Jeremy Corbyn and others
Fri 15 Mar 2019 15.01 GMT
Siân Berry, Green party: Youth strikers know the planet can’t wait
‘The chancellor kept quiet about his devastating cuts to Natural England.’
Hope. That was what I felt when I entered Parliament Square last month to be greeted by hundreds of young people at the first Youth Strike 4 Climate in Britain. That day one young person carried a sign that read: “We are missing our lessons to teach you.” The question now is whether Westminster will listen to the wisdom of youth.
Last year the UN warned we have a limited window of opportunity until 2030 to take positive action to limit climate catastrophe. Since then, councils across the country have declared a climate emergency with many committing to gold-standard climate action – often prompted by Green councillors. But parliament is still dragging its heels.
This week, the chancellor tried to fob off the rising tide of youth activism with token policies that don’t go far enough. He said he plans to make travel companies offset carbon, yet is still building new runways. He talked about biodiversity, but kept quiet about his devastating cuts to Natural England. And his government is doing nothing to break the toxic hold fossil-fuel bosses have on our lawmakers.
Youth strikers across the world know the planet can’t wait.

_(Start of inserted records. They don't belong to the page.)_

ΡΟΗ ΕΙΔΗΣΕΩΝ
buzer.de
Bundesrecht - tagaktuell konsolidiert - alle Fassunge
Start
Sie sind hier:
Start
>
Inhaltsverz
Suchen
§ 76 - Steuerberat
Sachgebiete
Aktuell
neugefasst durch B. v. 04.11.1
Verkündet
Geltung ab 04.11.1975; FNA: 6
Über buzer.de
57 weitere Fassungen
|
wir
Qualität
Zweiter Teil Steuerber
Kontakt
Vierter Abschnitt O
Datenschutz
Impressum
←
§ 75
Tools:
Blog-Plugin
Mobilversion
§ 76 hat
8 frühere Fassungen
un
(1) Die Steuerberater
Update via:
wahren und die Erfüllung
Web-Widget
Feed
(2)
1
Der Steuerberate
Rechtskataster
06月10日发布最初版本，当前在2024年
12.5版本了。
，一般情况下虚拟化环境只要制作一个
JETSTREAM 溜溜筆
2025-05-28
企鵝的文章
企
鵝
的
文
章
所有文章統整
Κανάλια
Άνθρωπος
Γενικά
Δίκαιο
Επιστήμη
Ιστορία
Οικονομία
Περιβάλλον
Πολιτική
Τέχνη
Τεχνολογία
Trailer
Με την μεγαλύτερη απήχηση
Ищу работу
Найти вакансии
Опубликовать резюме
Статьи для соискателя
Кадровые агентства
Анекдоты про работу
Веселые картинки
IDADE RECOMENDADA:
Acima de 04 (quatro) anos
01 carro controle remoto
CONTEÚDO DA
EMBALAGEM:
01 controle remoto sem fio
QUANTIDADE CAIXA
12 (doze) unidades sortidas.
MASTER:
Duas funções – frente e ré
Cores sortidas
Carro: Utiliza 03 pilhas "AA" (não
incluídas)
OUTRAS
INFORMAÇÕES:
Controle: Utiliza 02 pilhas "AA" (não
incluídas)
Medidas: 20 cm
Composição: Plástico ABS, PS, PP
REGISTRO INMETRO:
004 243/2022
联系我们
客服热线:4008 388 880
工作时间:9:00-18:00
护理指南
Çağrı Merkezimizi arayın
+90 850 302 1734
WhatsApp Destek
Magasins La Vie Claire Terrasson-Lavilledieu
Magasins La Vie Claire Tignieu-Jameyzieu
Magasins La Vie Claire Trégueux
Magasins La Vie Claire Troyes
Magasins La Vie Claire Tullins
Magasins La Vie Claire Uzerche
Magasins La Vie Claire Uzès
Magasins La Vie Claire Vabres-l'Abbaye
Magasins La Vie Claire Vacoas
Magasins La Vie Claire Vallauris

I’m proud it’s my colleague in parliament, Caroline Lucas, demanding the government launch a Green New Deal with money ploughed into thousands of new green jobs and transformed local energy and transport networks. If ministers are serious about securing the planet for our children, they will act now.
As a Green elected to represent millions of young Londoners, it’s amazing to see them make these demands of me and my political colleagues. It will be a privilege to stand beside our young people again today as they strike for their futures – I implore those in power to listen to their demands.
• Siân Berry is co-leader of the Green party
Adam Price, Plaid Cymru: Time is running ou
If I were a school pupil today I would be striking against climate change and would make sure the whole school was striking with me. The reason couldn’t be simpler: time is running out. Time is running out to make the changes to our way of life, how we produce and use energy, how we travel around this Earth, how we build and warm our homes, how we use our natural resources.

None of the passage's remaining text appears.